### EXTRACTED INFORMATION ###

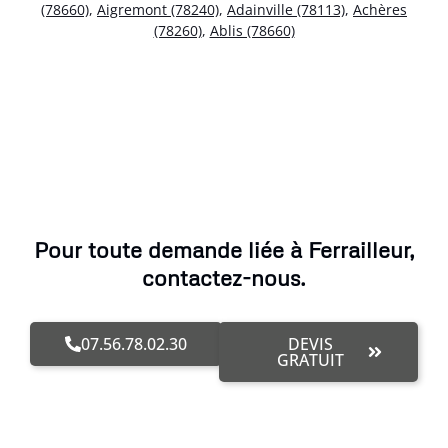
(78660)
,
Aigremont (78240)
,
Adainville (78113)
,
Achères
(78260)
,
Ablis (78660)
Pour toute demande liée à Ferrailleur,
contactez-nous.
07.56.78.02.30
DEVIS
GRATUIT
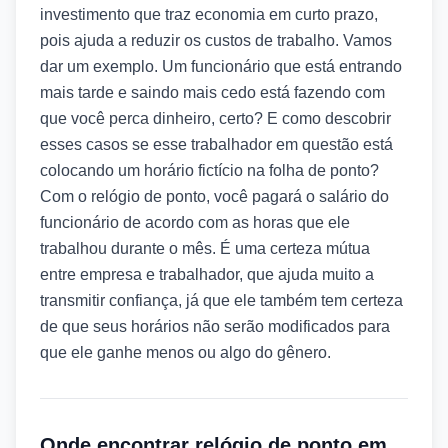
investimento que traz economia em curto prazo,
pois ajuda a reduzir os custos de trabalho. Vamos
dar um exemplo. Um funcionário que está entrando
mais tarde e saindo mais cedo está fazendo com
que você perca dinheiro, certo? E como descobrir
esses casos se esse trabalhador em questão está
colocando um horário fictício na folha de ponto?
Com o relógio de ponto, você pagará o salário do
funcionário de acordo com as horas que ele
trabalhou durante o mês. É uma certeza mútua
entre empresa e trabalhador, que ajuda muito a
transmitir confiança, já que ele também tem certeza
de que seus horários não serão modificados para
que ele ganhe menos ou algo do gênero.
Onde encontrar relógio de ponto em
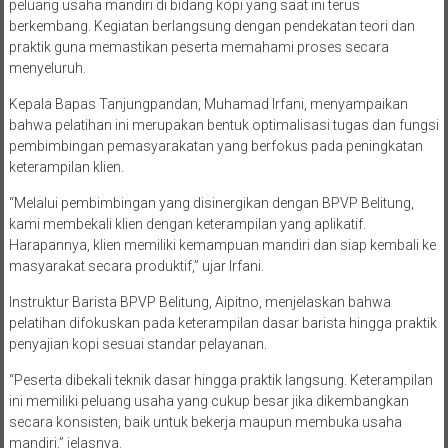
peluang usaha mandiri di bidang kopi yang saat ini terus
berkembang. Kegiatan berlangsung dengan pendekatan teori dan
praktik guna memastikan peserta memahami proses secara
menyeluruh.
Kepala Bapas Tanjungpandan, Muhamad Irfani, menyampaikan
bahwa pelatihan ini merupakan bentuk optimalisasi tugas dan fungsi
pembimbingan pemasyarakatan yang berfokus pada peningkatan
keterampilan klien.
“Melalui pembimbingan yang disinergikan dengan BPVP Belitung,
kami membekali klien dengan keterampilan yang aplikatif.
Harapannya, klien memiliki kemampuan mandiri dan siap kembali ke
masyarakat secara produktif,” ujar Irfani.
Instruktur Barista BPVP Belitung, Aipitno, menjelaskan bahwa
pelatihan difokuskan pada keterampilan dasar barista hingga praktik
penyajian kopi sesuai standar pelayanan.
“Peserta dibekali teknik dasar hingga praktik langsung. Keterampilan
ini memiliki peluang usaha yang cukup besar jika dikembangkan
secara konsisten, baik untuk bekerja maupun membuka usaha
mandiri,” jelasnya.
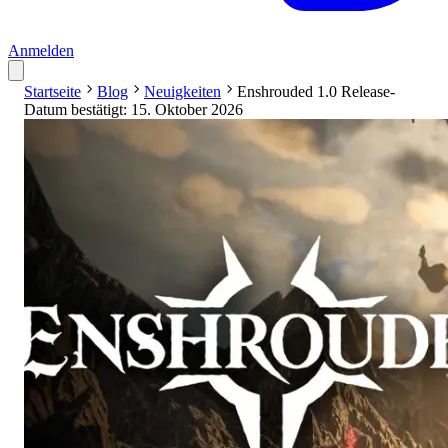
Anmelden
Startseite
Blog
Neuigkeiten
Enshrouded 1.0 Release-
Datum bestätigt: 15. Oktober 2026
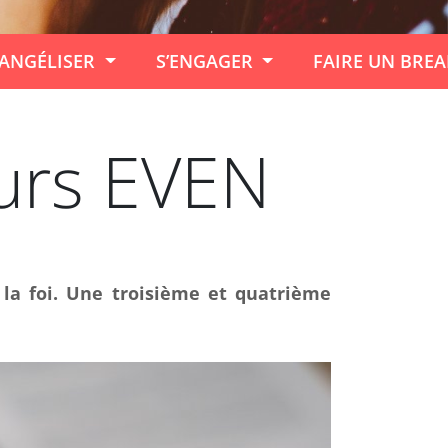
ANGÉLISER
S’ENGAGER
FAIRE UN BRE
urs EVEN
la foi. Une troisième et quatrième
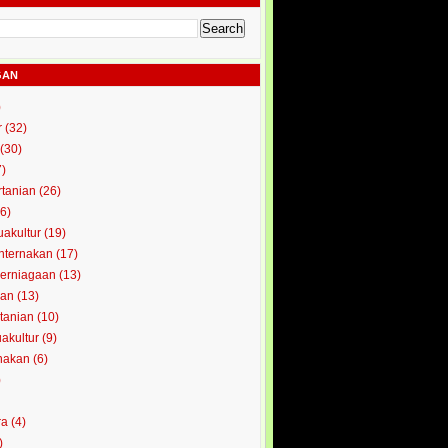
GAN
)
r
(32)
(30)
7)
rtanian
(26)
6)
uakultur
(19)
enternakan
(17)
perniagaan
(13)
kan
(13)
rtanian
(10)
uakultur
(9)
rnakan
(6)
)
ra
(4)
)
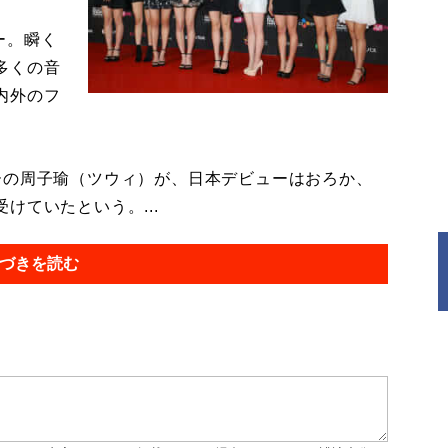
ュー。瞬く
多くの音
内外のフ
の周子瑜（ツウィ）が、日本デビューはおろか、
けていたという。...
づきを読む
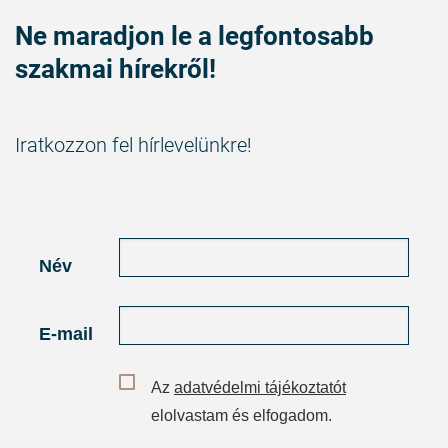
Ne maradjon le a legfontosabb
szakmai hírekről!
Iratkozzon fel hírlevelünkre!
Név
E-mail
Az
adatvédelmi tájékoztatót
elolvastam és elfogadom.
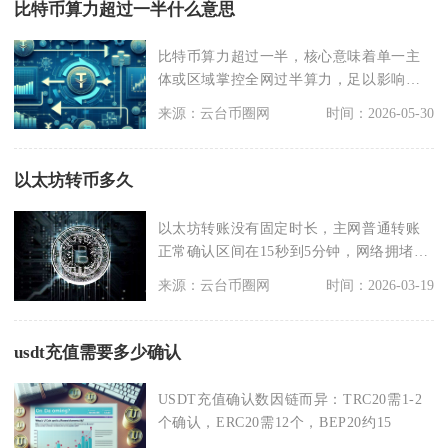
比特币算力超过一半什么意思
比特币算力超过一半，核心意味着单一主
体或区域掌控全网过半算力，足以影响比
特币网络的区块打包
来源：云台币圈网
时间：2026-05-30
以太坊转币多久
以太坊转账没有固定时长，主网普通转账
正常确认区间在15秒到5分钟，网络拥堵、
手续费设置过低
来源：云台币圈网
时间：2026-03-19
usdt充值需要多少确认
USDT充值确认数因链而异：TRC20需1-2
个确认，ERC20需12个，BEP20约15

###

Apart from the pictures, return every entry above exactly as given.

# YOUR RESPONSE
(78660)
,
Aigremont (78240)
,
Adainville (78113)
,
Achères
(78260)
,
Ablis (78660)
Pour toute demande liée à Ferrailleur,
contactez-nous.
07.56.78.02.30
DEVIS
GRATUIT
investimento que traz economia em curto prazo,
pois ajuda a reduzir os custos de trabalho. Vamos
dar um exemplo. Um funcionário que está entrando
mais tarde e saindo mais cedo está fazendo com
que você perca dinheiro, certo? E como descobrir
esses casos se esse trabalhador em questão está
colocando um horário fictício na folha de ponto?
Com o relógio de ponto, você pagará o salário do
funcionário de acordo com as horas que ele
trabalhou durante o mês. É uma certeza mútua
entre empresa e trabalhador, que ajuda muito a
transmitir confiança, já que ele também tem certeza
de que seus horários não serão modificados para
que ele ganhe menos ou algo do gênero.
Onde encontrar relógio de ponto em
peluang usaha mandiri di bidang kopi yang saat ini terus
berkembang. Kegiatan berlangsung dengan pendekatan teori dan
praktik guna memastikan peserta memahami proses secara
menyeluruh.
Kepala Bapas Tanjungpandan, Muhamad Irfani, menyampaikan
bahwa pelatihan ini merupakan bentuk optimalisasi tugas dan fungsi
pembimbingan pemasyarakatan yang berfokus pada peningkatan
keterampilan klien.
“Melalui pembimbingan yang disinergikan dengan BPVP Belitung,
kami membekali klien dengan keterampilan yang aplikatif.
Harapannya, klien memiliki kemampuan mandiri dan siap kembali ke
masyarakat secara produktif,” ujar Irfani.
Instruktur Barista BPVP Belitung, Aipitno, menjelaskan bahwa
pelatihan difokuskan pada keterampilan dasar barista hingga praktik
penyajian kopi sesuai standar pelayanan.
“Peserta dibekali teknik dasar hingga praktik langsung. Keterampilan
ini memiliki peluang usaha yang cukup besar jika dikembangkan
secara konsisten, baik untuk bekerja maupun membuka usaha
mandiri,” jelasnya.
Anmelden
Startseite
Blog
Neuigkeiten
Enshrouded 1.0 Release-
Datum bestätigt: 15. Oktober 2026
ANGÉLISER
S’ENGAGER
FAIRE UN BRE
urs EVEN
la foi. Une troisième et quatrième
GAN
)
r
(32)
(30)
7)
rtanian
(26)
6)
uakultur
(19)
enternakan
(17)
perniagaan
(13)
kan
(13)
rtanian
(10)
uakultur
(9)
rnakan
(6)
)
ra
(4)
)
ュー。瞬く
多くの音
内外のフ
の周子瑜（ツウィ）が、日本デビューはおろか、
けていたという。...
づきを読む
Ne maradjon le a legfontosabb
szakmai hírekről!
Iratkozzon fel hírlevelünkre!
Név
E-mail
Az
adatvédelmi tájékoztatót
elolvastam és elfogadom.
比特币算力超过一半什么意思
比特币算力超过一半，核心意味着单一主
体或区域掌控全网过半算力，足以影响比
特币网络的区块打包
来源：云台币圈网
时间：2026-05-30
以太坊转币多久
以太坊转账没有固定时长，主网普通转账
正常确认区间在15秒到5分钟，网络拥堵、
手续费设置过低
来源：云台币圈网
时间：2026-03-19
usdt充值需要多少确认
USDT充值确认数因链而异：TRC20需1-2
个确认，ERC20需12个，BEP20约15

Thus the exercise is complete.